Build adaptability into our psyche
Humans are creatures of habit. Change makes us uncomfortable; this discomfort grows in direct proportion to the length of time we stay in one place. The growth of the gig economy has challenged our perceptions of employment and how needs and services can be brought together; however legislation and regulation are still being applied in traditional ways, reinforcing the “security” of employment.
In order to survive in tomorrow’s world, workers will need to be much more adaptable to changes in their working life. They’ll need to build skills that enable them to react quickly to changing working patterns and job requirements. But perhaps more importantly, they’ll need to develop the ability to understand and cope with those changes.
See into the future
Although we can’t truly know what the future holds, workers will need to pay closer attention to what’s on the horizon. They’ll need to take responsibility for their careers, rather than trusting their employer to pave their way through promotions and internal job openings.
Similarly, workers will need sufficient understanding of artificial intelligence to identify threats and opportunities for their career. They’ll need to follow developments in the fields of AI, robotics and automation to spot the impacts, both direct and indirect, that might affect their career or financial security.
The same is true of governments and companies; to truly safeguard the human workforce, they need the same understanding of AI to identify opportunities where new jobs can be created. These jobs are likely to be better paid, since the lower paid jobs are likely to be automated, therefore the burden on social security may well be reduced.

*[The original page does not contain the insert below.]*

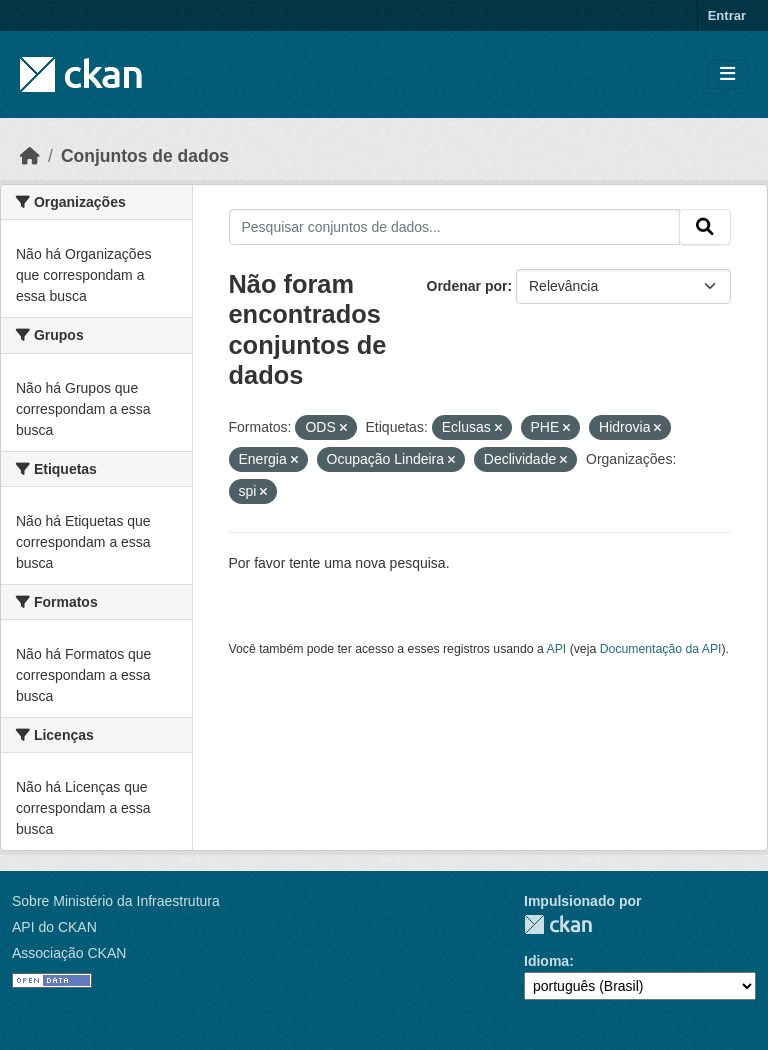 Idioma (546, 961)
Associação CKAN (69, 953)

Support the existing workforce
As jobs fall to automation, there is an existing workforce that must be supported to transition into different jobs. This has already been done very successfully in a number of manufacturing companies, who have recognised the value in keeping the knowledge and expertise of their current workforce. These companies have offered training and up-skilling to move their employees from the factory floor into the office, where their experience and knowledge can have a direct benefit on operational strategy.
The existing workforce can’t be left behind; they must be offered support, training and guidance to transform into the workforce of the future.
Automation for many jobs is a foregone conclusion. But we can make sure we’re prepared for the changes in the job market, employment and our careers by developing our human skills, our adaptability and our understanding of the possible futures. We can’t rely on others - this is our responsibility.